Épreuve pénible aujourd'hui au détour d'un atelier au lycée, visant à nous faire appréhender les difficultés ressenties par les élèves dys- et tdah : écrire avec un gant de boxe, dire le plus vite possible des rectangles de couleur, lacer des chaussures avec des gants en caoutchouc, etc. En faisant les ateliers, de très anciennes sensations de quand j'étais gosse sont revenues, très identifiées et très localisées, désespérantes, quand j'avais encore toutes les peines du monde à boutonner une chemise, à écrire le cours sur un cahier, à tenir propre un classeur, à me concentrer sur ce que disait le type derrière son bureau. Même aujourd'hui, c'est trop dur. Mal de crâne intense, lenteur – moins performant que les collègues pour chacun des ateliers. Quand j'étais gamin, si cela avait existé, sans doute m'aurait-on diagnostiqué une dys-tda quelconque. Mais à l'époque, on disait tête-en-l'air, doit canaliser son énergie, crado. Si on m'avait diagnostiqué, on aurait juste remplacé le mot 'chelou-concon' par 'pauvre-petit-dys-relou'.

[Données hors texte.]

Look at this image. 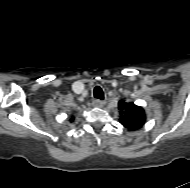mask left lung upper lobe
I'll return each mask as SVG.
<instances>
[{"label": "left lung upper lobe", "instance_id": "1", "mask_svg": "<svg viewBox=\"0 0 190 188\" xmlns=\"http://www.w3.org/2000/svg\"><path fill=\"white\" fill-rule=\"evenodd\" d=\"M118 109L121 115L120 123L128 130L140 129L145 124L146 116L142 107L133 102L128 103L125 100H120Z\"/></svg>", "mask_w": 190, "mask_h": 188}]
</instances>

Aujourd'hui, on équipe, on appareille les élèves à grands coups de tablettes et d'applications, de programmes de réussite qui visent à contourner les difficultés de l'élève. Il est dysgraphique ? Alors il ne faut plus le faire écrire. Il est dyslexique ? Il écoutera des livres audio. Tdah ? Lui en donner le moins possible. Ainsi on reste bien certain que dans dix ans ces enfants-là n'auront pas fait le moindre progrès, et on s'enorgueillira de la justesse du diagnostic et de la pertinence des accompagnements mis en place. Pourquoi est-ce qu'on renonce à leur place ? Pourquoi ne parie-t-on pas sur la formidable plasticité du cerveau, qui de lui-même contourne ses difficultés, triche, réaffecte ses moyens et compense. Je ne sais pas comment il faudrait faire au mieux. Je ne dis pas non plus que l'approche actuelle est entièrement mauvaise. Je crois que la clef réside en effet dans l'individualisation, dans la compréhension des difficultés, dans le travail sur l'estime de soi. Ce dont je suis persuadé, en revanche, c'est que si, moi, enfant, on ne m'avait filé que des morceaux de cours à coller et des livres audio à écouter, je n'aurais jamais commencé à écrire et je n’aurais jamais été prof. J'ai le sentiment qu'à les aider malgré eux, ces enfants, on leur abaisse l'horizon.